Die letzten Dienstbesprechungen wurden in der Turnhalle durchgeführt, weil das Lehrerzimmer viel zu klein wäre. Hier wurde auch darüber diskutiert, wie man kindgerecht die Regeln vermitteln und aufs Einhalten achten kann. Dafür hat man sich allerhand einfallen lassen:

Ein bunt bemalter „Corona-Stab” zeigt, wie lang tatsachlich anderthalb Meter sind. Es wurden Schilder angefertigt, die im gesamten Schulhaus hängen. Eine „Helikopter-Übung” für zwischendurch macht die Abstände klar — dabei drehen sich die Kinder mit ausgestreckten Armen um die eigene Achse.

Die „Regeln für die Corona-Zeit” wurden außerdem liebevoll in einer kleinen Broschüre zusammengefasst. Damit zum Beispiel die Hände wirklich 30 Sekunden lang gründlich eingeseift werden, sollen die Kinder zweimal „Happy birthday” singen, wird empfohlen.

Alle Schüler haben sich am ersten Tag einen Film des Bundesministeriums für Gesundheit angesehen. „Der ist richtig gut gemacht und weist auf alle wichtigen Dinge hin”, sagt die Rektorin. Denn gerade das häufige Auf- und Absetzen der Masken, ohne sie zu sehr zu berühren, das sei nicht so einfach. Zusätzliche Wollbänder daran sind der neueste Vorschlag. „So konnten die Kinder sie während der Pause auch einfach mal hängen lassen, statt sie immer wieder anzufassen”, erklärt Christine Bulban. Seit Beginn der schulischen Zwangspause am 13. März ist sie quasi täglich an der Schule. Denn auch die „Notgruppen” müssen organisiert werden. In ihnen wurden und werden Kinder betreut, deren Eltern in systemrelevanten Berufen arbeiten. Momentan sind es zwölf.

Rektorin Christine Bulban

Weitere Schüler kommen

Ab 18. Mai, das steht fest, werden auch die Schuler der dritten Klassen wieder zur Schule kommen. Ende Mai will man die jüngsten Schüler willkommen heißen. Stufenweise geht es also zurück in die Normalität — Schüler für Schüler.

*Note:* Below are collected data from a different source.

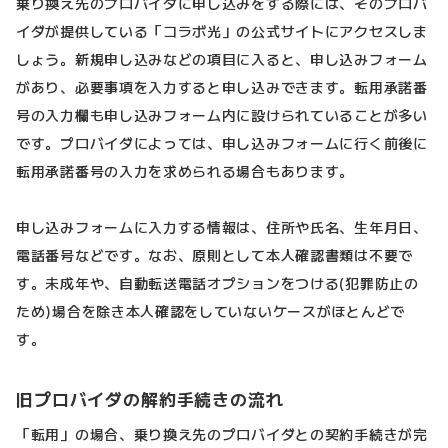
乗り換え先のプロバイダに申し込みをする際には、そのプロバ
イダが提供している「コラボ光」の公式サイトにアクセスしま
しょう。新規申し込みなどの項目に入ると、申し込みフォーム
があり、必要事項を入力すると申し込みできます。転用承諾番
号の入力欄も申し込みフォーム内に設けられていることが多い
です。プロバイダによっては、申し込みフォームに行く前後に
転用承諾番号の入力を求められる場合もあります。
申し込みフォームに入力する情報は、住所や氏名、生年月日、
電話番号などです。なお、原則として本人確認書類は不要で
す。未成年や、自動転送電話オプションをつける(犯罪防止の
ため)場合を除き本人確認をしていないケースがほとんどで
す。
旧プロバイダの解約手続きの流れ
「転用」の場合、乗り換え先のプロバイダとの契約手続きが完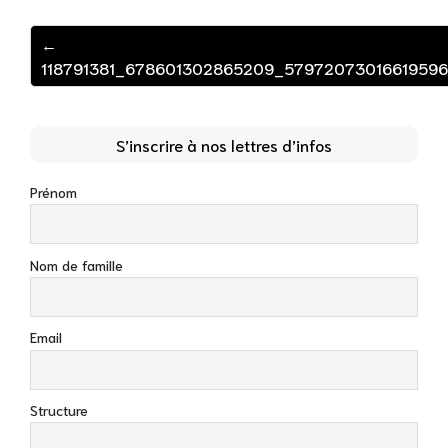
←
118791381_678601302865209_5797207301661959
S’inscrire à nos lettres d’infos
Prénom
Nom de famille
Email
Structure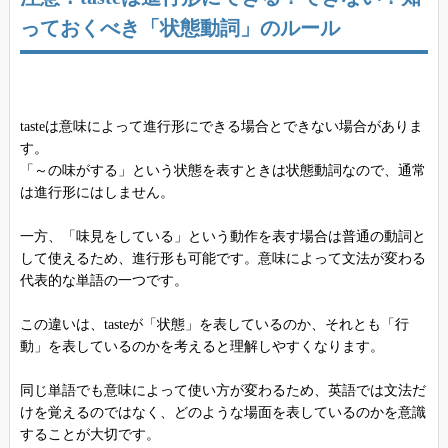
っておくべき「状態動詞」のルール
tasteは意味によって進行形にできる場合とできない場合がありま
す。
「～の味がする」という状態を表すときは状態動詞なので、通常
は進行形にはしません。
一方、「味見をしている」という動作を表す場合は普通の動詞と
して使えるため、進行形も可能です。意味によって文法が変わる
代表的な単語の一つです。
この違いは、tasteが「状態」を表しているのか、それとも「行
動」を表しているのかを考えると理解しやすくなります。
同じ単語でも意味によって使い方が変わるため、英語では文法だ
けを覚えるのではなく、どのような場面を表しているのかを意識
することが大切です。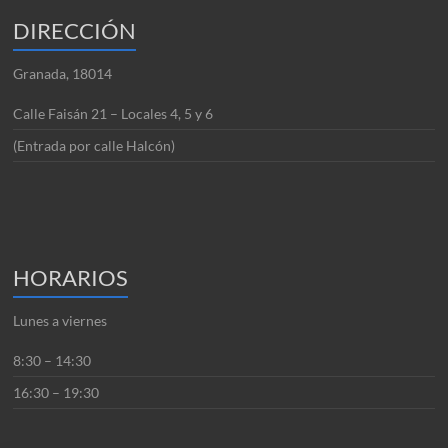
DIRECCIÓN
Granada, 18014
Calle Faisán 21 – Locales 4, 5 y 6
(Entrada por calle Halcón)
HORARIOS
Lunes a viernes
8:30 – 14:30
16:30 – 19:30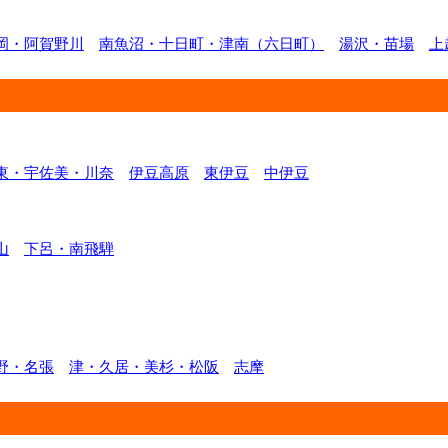
岡・阿賀野川
南魚沼・十日町・津南（六日町）
湯沢・苗場
上
東・宇佐美・川奈
伊豆高原
東伊豆
中伊豆
山
下呂・南飛騨
野・名張
津・久居・美杉・松阪
志摩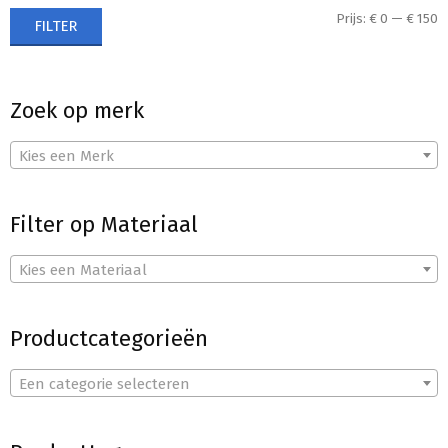
M
M
Prijs:
€ 0
—
€ 150
FILTER
p
p
Zoek op merk
Kies een Merk
Filter op Materiaal
Kies een Materiaal
Productcategorieën
Een categorie selecteren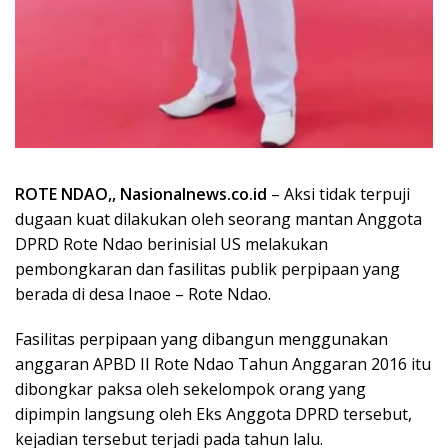
ROTE NDAO,, Nasionalnews.co.id
– Aksi tidak terpuji
dugaan kuat dilakukan oleh seorang mantan Anggota
DPRD Rote Ndao berinisial US melakukan
pembongkaran dan fasilitas publik perpipaan yang
berada di desa Inaoe – Rote Ndao.
Fasilitas perpipaan yang dibangun menggunakan
anggaran APBD II Rote Ndao Tahun Anggaran 2016 itu
dibongkar paksa oleh sekelompok orang yang
dipimpin langsung oleh Eks Anggota DPRD tersebut,
kejadian tersebut terjadi pada tahun lalu.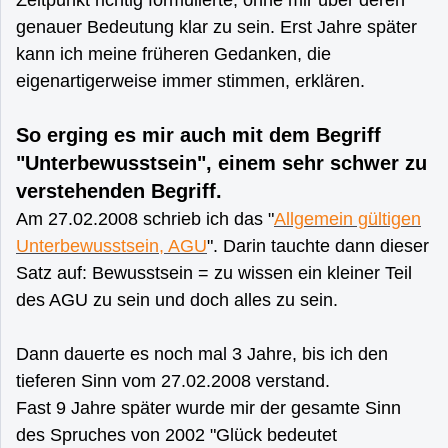
Zeitpunkt richtig formulierte, ohne mir über deren
genauer Bedeutung klar zu sein. Erst Jahre später
kann ich meine früheren Gedanken, die
eigenartigerweise immer stimmen, erklären.
So erging es mir auch mit dem Begriff
"Unterbewusstsein", einem sehr schwer zu
verstehenden Begriff.
Am 27.02.2008 schrieb ich das "
Allgemein gültigen
Unterbewusstsein, AGU
". Darin tauchte dann dieser
Satz auf: Bewusstsein = zu wissen ein kleiner Teil
des AGU zu sein und doch alles zu sein.
Dann dauerte es noch mal 3 Jahre, bis ich den
tieferen Sinn vom 27.02.2008 verstand.
Fast 9 Jahre später wurde mir der gesamte Sinn
des Spruches von 2002 "Glück bedeutet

„Wir Lehrer sind froh darüber, dass viele Eltern das Lernen zu Hause sehr gut unterstützt haben”, lobt Bulban. „Wir haben das Gefühl, dass gut und selbstständig gearbeitet wurde.”

Aufgaben wurden abgeholt, erledigt und zurück zur Schule gebracht. Nur vereinzelt sei das nicht der Fall gewesen. Dabei habe sich das Modell der „Eingangsstufe” bewährt. Dabei bekommen die Schuler der ersten und zweiten Klassen von vornherein individuelle Arbeitspläne.